Could the listing below be returned exactly, with its pictures left out?

INPUT DATA section start

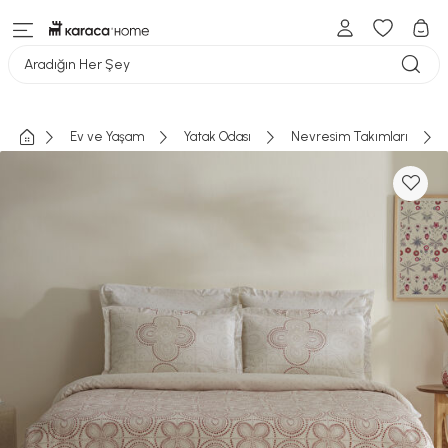
Aradığın Her Şey
Ev ve Yaşam
Yatak Odası
Nevresim Takımları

INPUT DATA section end

EXPECTED ANSWER:
Aradığın Her Şey
Ev ve Yaşam
Yatak Odası
Nevresim Takımları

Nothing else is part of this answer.